I looked around, half expecting to see piles of cash peeping out from under the sofa.

“Umm, no, it’s in the bank,” I ventured.

“No you doofus. I mean it’s all stuck as down payment on this place. And anyway we only have X. We need Y.”

Y.

A number beyond my wildest dreams. Needing working years that were well and truly in my worst nightmares.

I tried and failed to do the math.

Stack overflow. Too many zeroes.

“Y? Why?”

And then she gave me an explanation. A pretty good explanation actually, but her ideas were quite different from where I thought we needed to be before we could stop working for money.

That’s when I realised — we all have such different ideas of how much we need. How much we think is right for our future lifestyle.

The real question is — how much is enough? But to figure that out, you need to plan out your financial journey.

Plan your financial journey

There are two ways to approach financial planning. Below I share with you both approaches, but I definitely prefer the second one over the first and that’s what the rest of this article is about.

The ‘Normal’ Approach: Maximise your wealth

One approach is to maximise your future wealth to the extent feasible with your risk-taking desire and ability. This the way most financial planners and banks approach your finances. They ask you a bunch of questions to determine your risk-taking ability and then recommend to you a mix of investments oriented towards that level of risk (and where they can maximise their commissions 😠 but that’s an article in itself!)

Image credit: Giphy

Once you are invested, they check in with you perhaps once a year to rebalance your investments to fit your updated risk profile.

I’ve done this a couple of times, both online and with an actual financial planner, but I’ve grown to really dislike this approach. It’s too open-ended and does not give me any sense of whether I’m going to have the right amount of money and at the right time to meet my needs.

An Alternative Approach: Set financial goals

Another way is to establish clear, time-bound and realistic goals and plan your finances in such a way as to achieve them over the desired timeframe.

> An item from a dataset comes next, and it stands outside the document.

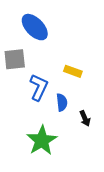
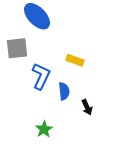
green star: (42, 141) -> (44, 129), size x0.6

This is where you list out your key Needs and Wants and set up a plan to reliably achieve at least the most important ones at the right time.

My wife and I adopt this approach ourselves and I am a strong proponent as it creates a lot more transparency about how much you need, when you need it and whether you are actually on track to get there.

We’re going to explore this approach in the rest of this article.

1. Pick the right goals

It’s all too easy to bang out a laundry list of financial goals — and hey, I understand we all have hopes and dreams — and responsibilities to others — but, like they tell you on flights, it’s critical to secure our own oxygen masks before we try to help others.

First, cover these basic Needs — things that will secure your future

There are five Needs I advocate that we should all work towards before anything else, and in the following order of priority.

  1. An emergency fund for protection against layoffs or other unforeseen events
  2. Retirement or financial freedom for when you can’t or don’t want to work any more for a living
  3. Paying off debts
  4. Owning a fully-paid home
  5. Saving for your kids’ education

Only then consider your Wants — things that you owe others or make life more fun

Examples of Wants could be things like:

  • Paying for your kids’ wedding — this is likely more a Need in a place like India where lavish, parent-funded weddings are a social expectation
  • Annual vacations or that cruise around the world
  • A lump sum to leave your family — no, this is not strictly-speaking a Need
  • Fun stuff like owning a vacation home, a boat, a country-club membership or whatever
Image credit: Giphy

Just make sure the list isn’t insanely long or you’ll never be able to stop working.

2. Calculate how much to save for each goal

Now that the fun part of listing your goals is done, you have to do the accounting bit — figuring out how much you need to save for each, and when.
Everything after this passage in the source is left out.